Finite Element Modeling of FHWA-Accelerated Loading Facility Test Sections With Fatigue Damage Using a Nonlinear Viscoelastic Cohesive Zone Integrated With Gaussian Damage Evolution

Abstract

This study presents a computational fracture modeling approach for predicting highly nonlinear viscoelastic cracking, such as fatigue damage, in asphalt mixtures and pavements. The modeling approach is presented and validated against field performance data from the FHWA-Accelerated Loading Facility (ALF) performance test sections. To that end, five mixtures differing either in the type of binder used or the amount of reclaimed asphalt pavement and reclaimed asphalt shingles were selected to assess their linear viscoelastic behavior, fracture properties, and field performance. A nonlinear viscoelastic cohesive zone fracture model was used along with a Gaussian distribution damage evolution to characterize the mixture fracture properties through a numerical-experimental calibration process. Individual mixture characteristics were then used as inputs to analyze the ALF pavement structure, and the fatigue response was predicted and compared with the field performance data for model validation.

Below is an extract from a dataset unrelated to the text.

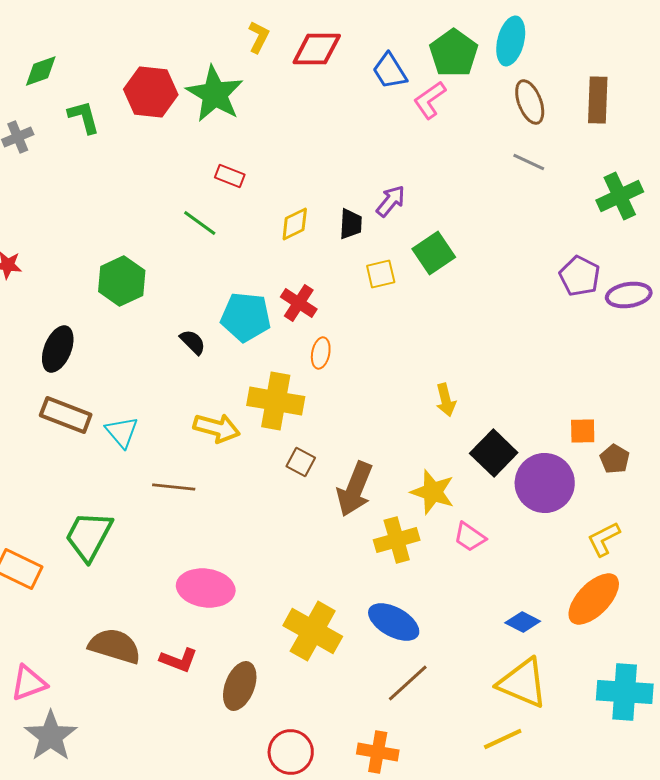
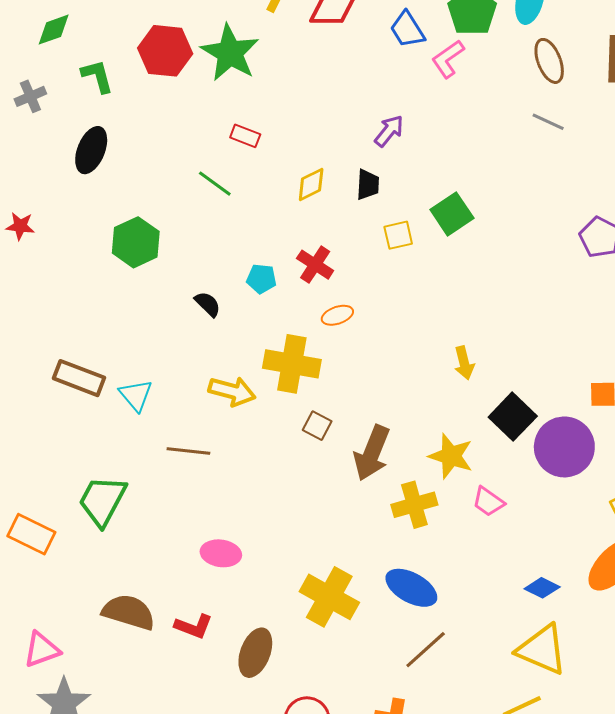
purple arrow: (391, 201) -> (389, 131), moved
cyan pentagon: (246, 317) -> (261, 279), size x0.6
black ellipse: (58, 349) -> (91, 150), moved
orange ellipse: (321, 353) -> (337, 315), turned 60
pink ellipse: (206, 588) -> (221, 553), size x0.7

Although there are several model limitations to improve, the good agreement in performance rank order among test lanes demonstrates the capability and validity of the modeling approach. This implies that the computational modeling approach attempted in this study could potentially be used to analyze and design pavements in a mechanistic manner. This could be done with just a few laboratory tests for mixture properties such as viscoelastic dynamic modulus and cohesive zone fracture parameters.